All too often, individual brokerages have a mindset of only recruiting top-tier agents who have a strong record of performance. Yet I have personally seen, in numerous cases, that this mindset leads to the brokerage’s failure. Top agents tend to be attracted to densely populated brokerages that have high energy and an eclectic mix of individuals. Activity begets activity, and the more agents present, the more likely the real estate brokerage will be able to recruit the top 1% as well.

Furthermore, when it comes to newly licensed agents, it is nearly impossible to adequately determine who will perform and who will not. Therefore, it is vitally important to implement a system that will methodically reach out to every real estate licensee within a territory in the simplest and most efficient way possible, leading to the greatest chance of a response.

Additionally, the recruiting system has to be continuous in nature, always prospecting new agents. The turnover of real estate professionals is anywhere from 70% to 80%, depending on the territory. Many agents leave the industry completely, while an equal number of newly licensed agents enter the field for the first time. While owners of real estate brokerages are often talented business and sales professionals, in many instances they lack the ability to dramatically increase agent count and need to quickly fill this void.


In terms of corporate operations (master regional franchises or entire U.S. operations spanning the county), sales of real estate franchises are paramount. Century 21 began the major real estate franchising push in the 1970s. Since then, the franchising concept has become a vital marketing tool for any top real estate company.

The alternative is to have corporate operations strategically place and operate real estate brokerages in territories across the country. Conversely, the franchising model sells the franchise territory rights (often confined to a limited radius), and the franchisee is responsible for the initial build-out, franchise and opening fees, along with maintaining the real estate brokerage. At the same time, the real estate franchisee is responsible for recruiting agents, bringing in leads and deals, and ultimately creating profitability.
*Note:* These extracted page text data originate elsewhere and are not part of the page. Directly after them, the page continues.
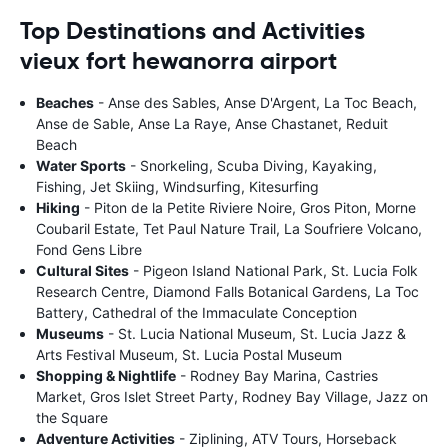
Top Destinations and Activities
vieux fort hewanorra airport
Beaches
- Anse des Sables, Anse D'Argent, La Toc Beach,
Anse de Sable, Anse La Raye, Anse Chastanet, Reduit
Beach
Water Sports
- Snorkeling, Scuba Diving, Kayaking,
Fishing, Jet Skiing, Windsurfing, Kitesurfing
Hiking
- Piton de la Petite Riviere Noire, Gros Piton, Morne
Coubaril Estate, Tet Paul Nature Trail, La Soufriere Volcano,
Fond Gens Libre
Cultural Sites
- Pigeon Island National Park, St. Lucia Folk
Research Centre, Diamond Falls Botanical Gardens, La Toc
Battery, Cathedral of the Immaculate Conception
Museums
- St. Lucia National Museum, St. Lucia Jazz &
Arts Festival Museum, St. Lucia Postal Museum
Shopping & Nightlife
- Rodney Bay Marina, Castries
Market, Gros Islet Street Party, Rodney Bay Village, Jazz on
the Square
Adventure Activities
- Ziplining, ATV Tours, Horseback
Within the real estate franchising model, a great deal of the legal liability and time spent is shifted from the master franchisor (the corporation) and subsequently placed on the real estate franchisee. This model has not only proved very beneficial to the real estate industry, but also was formulated and successfully implemented many times in the fast food industry, most notably by McDonald’s.
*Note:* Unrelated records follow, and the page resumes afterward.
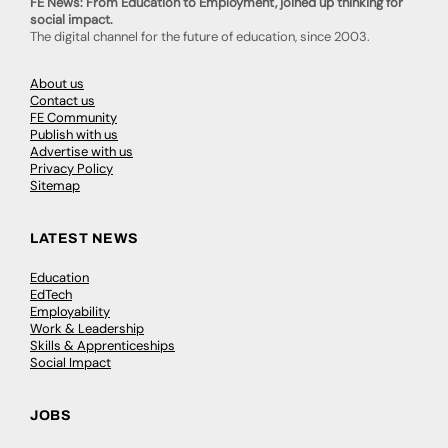
FE News: From Education to Employment, joined up thinking for
social impact.
The digital channel for the future of education, since 2003.
About us
Contact us
FE Community
Publish with us
Advertise with us
Privacy Policy
Sitemap
LATEST NEWS
Education
EdTech
Employability
Work & Leadership
Skills & Apprenticeships
Social Impact
JOBS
Franchise operations are vitally important for the vast majority of top-tier real estate brands in the United States. A franchise sale is the beginning of a relationship between the franchisee and franchisor, and the franchisor gains significant monetary benefit through a successful franchise operation. Typically, they make a gross commission from the total commission the franchise office generates, in addition to standard transaction fees.
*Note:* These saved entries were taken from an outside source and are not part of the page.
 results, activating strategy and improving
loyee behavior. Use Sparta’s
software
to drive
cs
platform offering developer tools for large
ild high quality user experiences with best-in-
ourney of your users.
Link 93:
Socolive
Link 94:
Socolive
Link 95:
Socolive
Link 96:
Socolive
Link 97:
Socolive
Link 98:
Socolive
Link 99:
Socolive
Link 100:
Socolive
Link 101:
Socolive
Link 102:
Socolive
Without a constant surplus of leads coming into the brokerage or real estate company, real estate professionals often become demotivated. Thus, it is vitally important to implement marketing systems that constantly inundate the real estate companies and professionals with viable leads, which can then be translated to real commissions.

A surplus of leads is also a great way to attract prospective agents and real estate executives to your company. Additionally, the real estate brokerage can create another source of income by charging for these leads.


Often, real estate companies become frustrated with traditional means of franchise sales, agent growth and lead generation. Their inability to successfully find innovative ways to dramatically increase any of the above can lead to their demise. Therefore, it is critically important for brokerages to adopt innovative marketing methods that can dramatically assist them with these three common challenges.